Marie et Elisabeth, lorsque deux espérances différentes se rencontrent

On doit parfois faire très vite...

Aujourd'hui donc, juste du texte, pas d'images 

Luc 1

39 En ce temps-là, Marie partit en hâte pour se rendre dans le haut pays, dans une ville de Juda.

 40 Elle entra dans la maison de Zacharie et salua Élisabeth.
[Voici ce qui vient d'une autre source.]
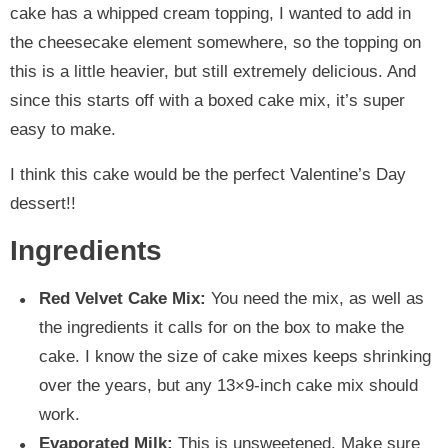
cake has a whipped cream topping, I wanted to add in
the cheesecake element somewhere, so the topping on
this is a little heavier, but still extremely delicious. And
since this starts off with a boxed cake mix, it’s super
easy to make.
I think this cake would be the perfect Valentine’s Day
dessert!!
Ingredients
Red Velvet Cake Mix:
You need the mix, as well as
the ingredients it calls for on the box to make the
cake. I know the size of cake mixes keeps shrinking
over the years, but any 13×9-inch cake mix should
work.
Evaporated Milk:
This is unsweetened. Make sure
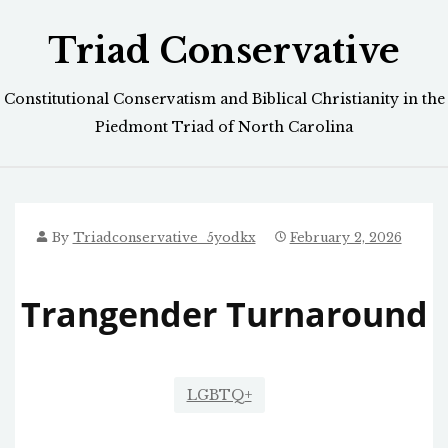
Skip
Triad Conservative
to
content
Constitutional Conservatism and Biblical Christianity in the
Piedmont Triad of North Carolina
By
Triadconservative_5yodkx
February 2, 2026
Trangender Turnaround
LGBTQ+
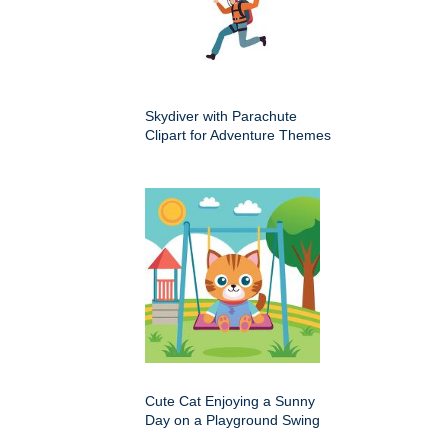
Skydiver with Parachute
Clipart for Adventure Themes
Cute Cat Enjoying a Sunny
Day on a Playground Swing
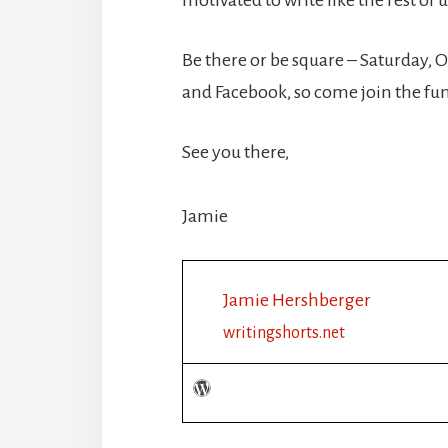
Be there or be square – Saturday, O
and Facebook, so come join the fu
See you there,
Jamie
Jamie Hershberger
writingshorts.net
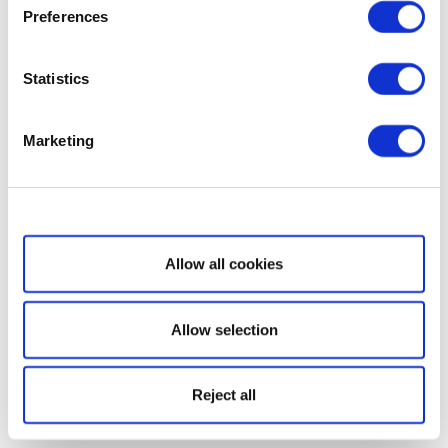
Preferences
Statistics
Marketing
Show details
Allow all cookies
Allow selection
Reject all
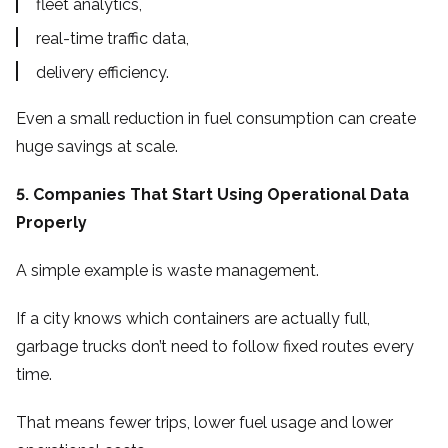
fleet analytics,
real-time traffic data,
delivery efficiency.
Even a small reduction in fuel consumption can create
huge savings at scale.
5. Companies That Start Using Operational Data
Properly
A simple example is waste management.
If a city knows which containers are actually full,
garbage trucks don’t need to follow fixed routes every
time.
That means fewer trips, lower fuel usage and lower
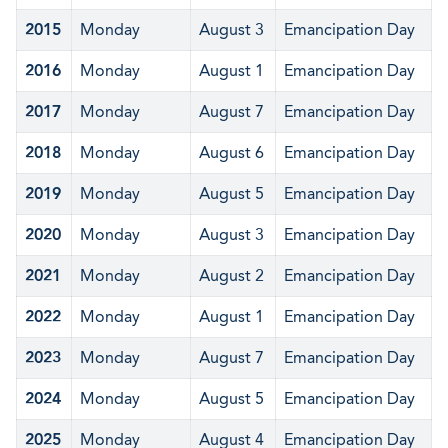
2015
Monday
August 3
Emancipation Day
2016
Monday
August 1
Emancipation Day
2017
Monday
August 7
Emancipation Day
2018
Monday
August 6
Emancipation Day
2019
Monday
August 5
Emancipation Day
2020
Monday
August 3
Emancipation Day
2021
Monday
August 2
Emancipation Day
2022
Monday
August 1
Emancipation Day
2023
Monday
August 7
Emancipation Day
2024
Monday
August 5
Emancipation Day
2025
Monday
August 4
Emancipation Day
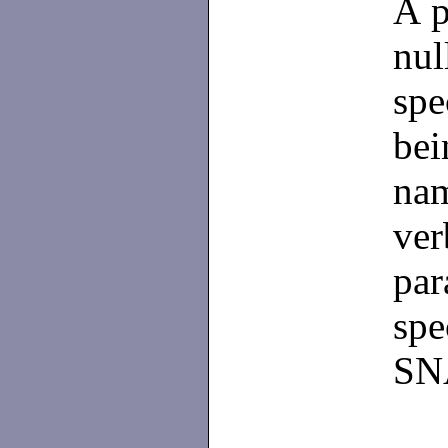
A p
nul
sp
be
nam
ve
pa
spe
SNA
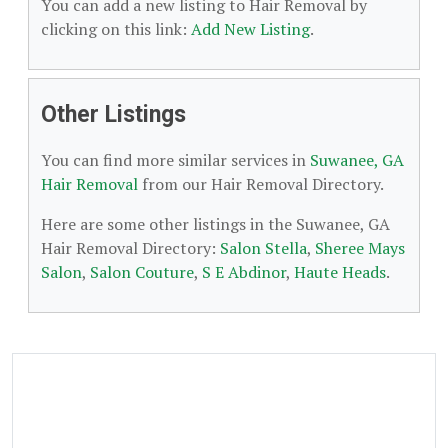
You can add a new listing to Hair Removal by
clicking on this link:
Add New Listing
.
Other Listings
You can find more similar services in
Suwanee, GA
Hair Removal
from our Hair Removal Directory.
Here are some other listings in the Suwanee, GA
Hair Removal Directory:
Salon Stella
,
Sheree Mays
Salon
,
Salon Couture
,
S E Abdinor
,
Haute Heads
.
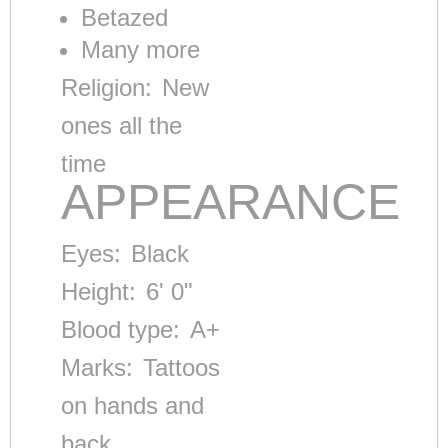
Betazed
Many more
Religion:
New
ones all the
time
APPEARANCE
Eyes:
Black
Height:
6' 0"
Blood type:
A+
Marks:
Tattoos
on hands and
back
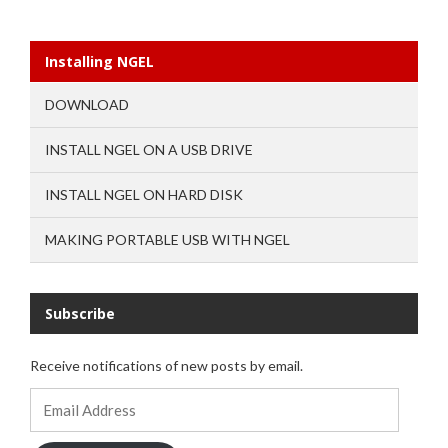
Installing NGEL
DOWNLOAD
INSTALL NGEL ON A USB DRIVE
INSTALL NGEL ON HARD DISK
MAKING PORTABLE USB WITH NGEL
Subscribe
Receive notifications of new posts by email.
Email
Address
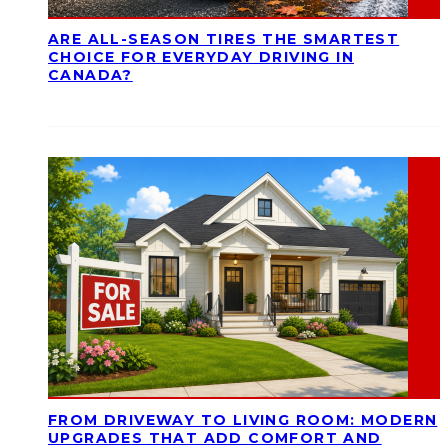
ARE ALL-SEASON TIRES THE SMARTEST
CHOICE FOR EVERYDAY DRIVING IN
CANADA?
FROM DRIVEWAY TO LIVING ROOM: MODERN
UPGRADES THAT ADD COMFORT AND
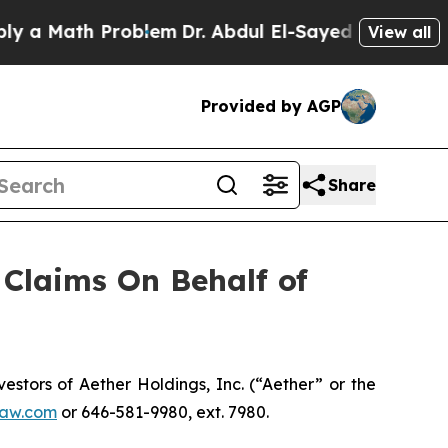
 Math Problem
Dr. Abdul El-Sayed on Historic Mic
View all
Provided by AGP
Share
Claims On Behalf of
tors of Aether Holdings, Inc. (“Aether” or the
aw.com
or 646-581-9980, ext. 7980.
 41 Or, lorsqu’Élisabeth entendit la salutation de Marie, l'enfant bondit dans son sein et Élisabeth fut remplie du Saint Esprit.
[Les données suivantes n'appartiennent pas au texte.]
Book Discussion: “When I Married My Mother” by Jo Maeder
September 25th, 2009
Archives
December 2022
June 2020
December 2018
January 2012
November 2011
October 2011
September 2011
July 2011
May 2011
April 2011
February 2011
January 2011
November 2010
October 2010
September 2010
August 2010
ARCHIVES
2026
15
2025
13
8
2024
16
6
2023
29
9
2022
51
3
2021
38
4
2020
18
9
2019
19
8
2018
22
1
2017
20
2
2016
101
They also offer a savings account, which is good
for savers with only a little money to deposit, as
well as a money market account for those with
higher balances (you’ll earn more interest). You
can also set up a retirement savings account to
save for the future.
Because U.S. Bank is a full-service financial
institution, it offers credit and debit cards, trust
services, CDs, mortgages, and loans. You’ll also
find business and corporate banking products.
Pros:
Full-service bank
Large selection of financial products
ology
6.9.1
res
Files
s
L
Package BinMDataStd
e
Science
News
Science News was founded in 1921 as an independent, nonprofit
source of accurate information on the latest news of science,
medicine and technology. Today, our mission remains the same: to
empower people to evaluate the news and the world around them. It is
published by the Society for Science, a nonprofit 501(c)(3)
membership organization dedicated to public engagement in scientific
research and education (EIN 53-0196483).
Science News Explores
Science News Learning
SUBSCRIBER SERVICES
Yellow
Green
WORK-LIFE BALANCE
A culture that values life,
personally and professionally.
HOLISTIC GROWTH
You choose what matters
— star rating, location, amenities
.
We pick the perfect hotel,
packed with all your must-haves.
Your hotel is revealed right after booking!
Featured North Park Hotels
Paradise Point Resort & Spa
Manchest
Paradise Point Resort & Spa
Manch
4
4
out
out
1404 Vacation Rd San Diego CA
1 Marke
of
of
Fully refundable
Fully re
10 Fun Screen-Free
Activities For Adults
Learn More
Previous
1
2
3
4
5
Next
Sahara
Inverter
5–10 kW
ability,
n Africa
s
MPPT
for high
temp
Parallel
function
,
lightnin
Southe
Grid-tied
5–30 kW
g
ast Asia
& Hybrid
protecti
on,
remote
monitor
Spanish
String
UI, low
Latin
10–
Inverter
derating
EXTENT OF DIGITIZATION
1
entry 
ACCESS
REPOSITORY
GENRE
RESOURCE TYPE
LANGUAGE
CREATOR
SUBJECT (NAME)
 42 Elle poussa un grand cri et dit: «Tu es bénie plus que toutes les femmes, béni aussi est le fruit de ton sein!

 43 Comment m'est-il donné que vienne à moi la mère de mon Seigneur?

 44 Car lorsque ta salutation a retenti à mes oreilles, voici que l'enfant a bondi d'allégresse en mon sein.

 45 Bienheureuse celle qui a cru: ce qui lui a été dit de la part du Seigneur s'accomplira!»

 

Michée 5

1 Et toi, Bethléem Ephrata, trop petite pour compter parmi les clans de Juda, de toi sortira pour moi celui qui doit gouverner Israël. Ses origines remontent à l'antiquité, aux jours d'autrefois.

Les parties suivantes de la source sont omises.